A situation that I believe we are going to be seeing more and more often is one where application developers are writing multiple “versions” of their applications to be used on the desktop, their iPhone and now the iPad.
Because of that situation, it is becoming even more important that we write as much portable code as possible. Fortunately, our model can be completely portable between the two platforms.
Getting “Real Work” Done
I had to post a link to this one as well as Fraser does such a great job explaining why the iPad is so compelling . From Fraser’s post:
The tech industry will be in paroxysms of future shock for some time to come. Many will cling to their January-26th notions of what it takes to get “real work” done; cling to the idea that the computer-based part of it is the “real work.”
It’s not.
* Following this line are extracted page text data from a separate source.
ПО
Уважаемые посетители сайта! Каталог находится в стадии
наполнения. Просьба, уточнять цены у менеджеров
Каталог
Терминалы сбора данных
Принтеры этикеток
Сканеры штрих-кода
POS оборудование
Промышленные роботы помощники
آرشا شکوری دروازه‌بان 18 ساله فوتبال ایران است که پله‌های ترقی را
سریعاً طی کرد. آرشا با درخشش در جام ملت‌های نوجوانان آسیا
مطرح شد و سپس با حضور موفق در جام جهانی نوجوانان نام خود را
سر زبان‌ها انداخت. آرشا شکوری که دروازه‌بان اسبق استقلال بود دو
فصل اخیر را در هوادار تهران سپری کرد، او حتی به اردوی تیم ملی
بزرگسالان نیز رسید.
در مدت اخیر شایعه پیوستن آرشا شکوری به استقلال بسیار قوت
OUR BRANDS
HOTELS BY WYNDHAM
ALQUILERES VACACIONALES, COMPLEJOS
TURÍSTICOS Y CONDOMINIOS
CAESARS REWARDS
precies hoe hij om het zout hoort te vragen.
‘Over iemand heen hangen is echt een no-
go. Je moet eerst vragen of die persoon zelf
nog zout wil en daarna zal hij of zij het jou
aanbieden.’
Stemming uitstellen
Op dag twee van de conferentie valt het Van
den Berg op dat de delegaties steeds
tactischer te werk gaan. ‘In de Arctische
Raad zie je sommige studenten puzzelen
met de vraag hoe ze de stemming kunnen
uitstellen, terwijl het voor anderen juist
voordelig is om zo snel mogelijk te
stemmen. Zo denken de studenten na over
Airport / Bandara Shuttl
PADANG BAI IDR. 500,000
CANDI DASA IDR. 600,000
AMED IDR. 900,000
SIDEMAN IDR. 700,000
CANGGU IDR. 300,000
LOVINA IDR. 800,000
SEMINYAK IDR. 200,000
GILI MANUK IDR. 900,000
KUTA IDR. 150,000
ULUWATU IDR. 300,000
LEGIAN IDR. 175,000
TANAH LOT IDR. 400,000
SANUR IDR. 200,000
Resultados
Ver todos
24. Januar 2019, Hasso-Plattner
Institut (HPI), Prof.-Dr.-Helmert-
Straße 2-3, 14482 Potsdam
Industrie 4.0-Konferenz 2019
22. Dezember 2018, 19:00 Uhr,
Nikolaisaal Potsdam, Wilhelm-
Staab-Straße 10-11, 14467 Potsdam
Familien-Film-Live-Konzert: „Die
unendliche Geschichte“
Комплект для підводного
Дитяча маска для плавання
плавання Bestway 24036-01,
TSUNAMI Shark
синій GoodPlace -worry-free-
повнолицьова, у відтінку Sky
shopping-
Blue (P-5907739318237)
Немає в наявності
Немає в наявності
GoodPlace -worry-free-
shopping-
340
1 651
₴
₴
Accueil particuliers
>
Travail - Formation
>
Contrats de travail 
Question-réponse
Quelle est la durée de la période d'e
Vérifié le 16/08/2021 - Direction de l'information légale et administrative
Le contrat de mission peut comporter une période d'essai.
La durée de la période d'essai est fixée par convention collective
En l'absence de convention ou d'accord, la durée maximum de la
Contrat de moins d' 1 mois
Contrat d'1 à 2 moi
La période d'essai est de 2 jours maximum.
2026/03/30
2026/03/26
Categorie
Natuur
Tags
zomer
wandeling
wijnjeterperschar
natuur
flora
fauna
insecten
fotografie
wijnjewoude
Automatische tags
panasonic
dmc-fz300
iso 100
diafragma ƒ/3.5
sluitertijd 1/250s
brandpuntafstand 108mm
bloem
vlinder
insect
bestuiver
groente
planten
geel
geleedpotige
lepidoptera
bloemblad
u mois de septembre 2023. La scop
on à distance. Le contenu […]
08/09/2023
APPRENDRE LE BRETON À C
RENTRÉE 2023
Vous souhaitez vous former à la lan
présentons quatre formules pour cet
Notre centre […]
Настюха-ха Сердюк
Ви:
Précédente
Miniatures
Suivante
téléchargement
The Real Work is not formatting the margins, installing the printer driver, uploading the document, finishing the PowerPoint slides, running the software update or reinstalling the OS.
The Real Work is teaching the child, healing the patient, selling the house, logging the road defects, fixing the car at the roadside, capturing the table’s order, designing the house and organizing the party.
Exactly! The iPad is genius and it will revolutionize not just books, magazines, etc., but it will revolutionize computing as we know it. I don’t know about you, but I’ve got the new SDK fired up and ready to start rocking some apps and it is a very exciting new platform!